PROVIDED DATA:
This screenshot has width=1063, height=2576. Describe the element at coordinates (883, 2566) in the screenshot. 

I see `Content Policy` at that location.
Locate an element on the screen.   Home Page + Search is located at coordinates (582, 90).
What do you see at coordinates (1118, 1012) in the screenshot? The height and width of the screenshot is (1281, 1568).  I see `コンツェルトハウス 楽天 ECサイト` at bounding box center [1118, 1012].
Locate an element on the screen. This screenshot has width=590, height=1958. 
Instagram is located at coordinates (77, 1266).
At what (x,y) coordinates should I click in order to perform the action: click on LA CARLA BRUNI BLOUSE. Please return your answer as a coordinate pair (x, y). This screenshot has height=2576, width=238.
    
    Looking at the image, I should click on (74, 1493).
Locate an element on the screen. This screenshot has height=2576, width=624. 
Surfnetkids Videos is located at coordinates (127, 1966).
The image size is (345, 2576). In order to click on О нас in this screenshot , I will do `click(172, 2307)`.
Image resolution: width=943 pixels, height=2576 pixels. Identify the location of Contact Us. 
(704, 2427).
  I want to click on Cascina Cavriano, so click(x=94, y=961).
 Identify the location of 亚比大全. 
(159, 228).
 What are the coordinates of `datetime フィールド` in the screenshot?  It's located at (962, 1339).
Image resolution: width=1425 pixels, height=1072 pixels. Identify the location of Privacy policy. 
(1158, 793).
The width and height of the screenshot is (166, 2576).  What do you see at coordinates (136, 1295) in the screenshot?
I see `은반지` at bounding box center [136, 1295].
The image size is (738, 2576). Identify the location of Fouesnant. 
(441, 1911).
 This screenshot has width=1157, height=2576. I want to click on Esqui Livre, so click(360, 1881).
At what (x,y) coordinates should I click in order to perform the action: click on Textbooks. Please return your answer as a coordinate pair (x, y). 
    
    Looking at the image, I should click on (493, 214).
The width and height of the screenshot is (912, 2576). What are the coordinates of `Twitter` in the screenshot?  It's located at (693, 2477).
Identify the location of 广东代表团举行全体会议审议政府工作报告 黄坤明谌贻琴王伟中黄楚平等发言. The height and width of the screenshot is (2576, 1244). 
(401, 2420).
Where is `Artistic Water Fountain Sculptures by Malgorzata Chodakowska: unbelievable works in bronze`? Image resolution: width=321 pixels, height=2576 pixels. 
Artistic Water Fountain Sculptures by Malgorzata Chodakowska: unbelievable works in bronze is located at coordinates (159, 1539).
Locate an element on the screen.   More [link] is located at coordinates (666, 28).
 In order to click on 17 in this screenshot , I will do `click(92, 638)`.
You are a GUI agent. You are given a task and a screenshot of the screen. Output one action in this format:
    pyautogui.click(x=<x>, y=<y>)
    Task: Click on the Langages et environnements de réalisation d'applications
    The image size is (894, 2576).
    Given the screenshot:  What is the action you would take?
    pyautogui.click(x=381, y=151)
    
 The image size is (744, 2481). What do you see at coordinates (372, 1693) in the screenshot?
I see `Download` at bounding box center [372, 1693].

ACTIVITY: Write the data above out again in full, exactly.

WRITTEN ANSWER:
This screenshot has width=1063, height=2576. Describe the element at coordinates (883, 2566) in the screenshot. 

I see `Content Policy` at that location.
Locate an element on the screen.   Home Page + Search is located at coordinates (582, 90).
What do you see at coordinates (1118, 1012) in the screenshot? The height and width of the screenshot is (1281, 1568).  I see `コンツェルトハウス 楽天 ECサイト` at bounding box center [1118, 1012].
Locate an element on the screen. This screenshot has width=590, height=1958. 
Instagram is located at coordinates (77, 1266).
At what (x,y) coordinates should I click in order to perform the action: click on LA CARLA BRUNI BLOUSE. Please return your answer as a coordinate pair (x, y). This screenshot has height=2576, width=238.
    
    Looking at the image, I should click on (74, 1493).
Locate an element on the screen. This screenshot has height=2576, width=624. 
Surfnetkids Videos is located at coordinates (127, 1966).
The image size is (345, 2576). In order to click on О нас in this screenshot , I will do `click(172, 2307)`.
Image resolution: width=943 pixels, height=2576 pixels. Identify the location of Contact Us. 
(704, 2427).
  I want to click on Cascina Cavriano, so click(x=94, y=961).
 Identify the location of 亚比大全. 
(159, 228).
 What are the coordinates of `datetime フィールド` in the screenshot?  It's located at (962, 1339).
Image resolution: width=1425 pixels, height=1072 pixels. Identify the location of Privacy policy. 
(1158, 793).
The width and height of the screenshot is (166, 2576).  What do you see at coordinates (136, 1295) in the screenshot?
I see `은반지` at bounding box center [136, 1295].
The image size is (738, 2576). Identify the location of Fouesnant. 
(441, 1911).
 This screenshot has width=1157, height=2576. I want to click on Esqui Livre, so click(360, 1881).
At what (x,y) coordinates should I click in order to perform the action: click on Textbooks. Please return your answer as a coordinate pair (x, y). 
    
    Looking at the image, I should click on (493, 214).
The width and height of the screenshot is (912, 2576). What are the coordinates of `Twitter` in the screenshot?  It's located at (693, 2477).
Identify the location of 广东代表团举行全体会议审议政府工作报告 黄坤明谌贻琴王伟中黄楚平等发言. The height and width of the screenshot is (2576, 1244). 
(401, 2420).
Where is `Artistic Water Fountain Sculptures by Malgorzata Chodakowska: unbelievable works in bronze`? Image resolution: width=321 pixels, height=2576 pixels. 
Artistic Water Fountain Sculptures by Malgorzata Chodakowska: unbelievable works in bronze is located at coordinates (159, 1539).
Locate an element on the screen.   More [link] is located at coordinates (666, 28).
 In order to click on 17 in this screenshot , I will do `click(92, 638)`.
You are a GUI agent. You are given a task and a screenshot of the screen. Output one action in this format:
    pyautogui.click(x=<x>, y=<y>)
    Task: Click on the Langages et environnements de réalisation d'applications
    The image size is (894, 2576).
    Given the screenshot:  What is the action you would take?
    pyautogui.click(x=381, y=151)
    
 The image size is (744, 2481). What do you see at coordinates (372, 1693) in the screenshot?
I see `Download` at bounding box center [372, 1693].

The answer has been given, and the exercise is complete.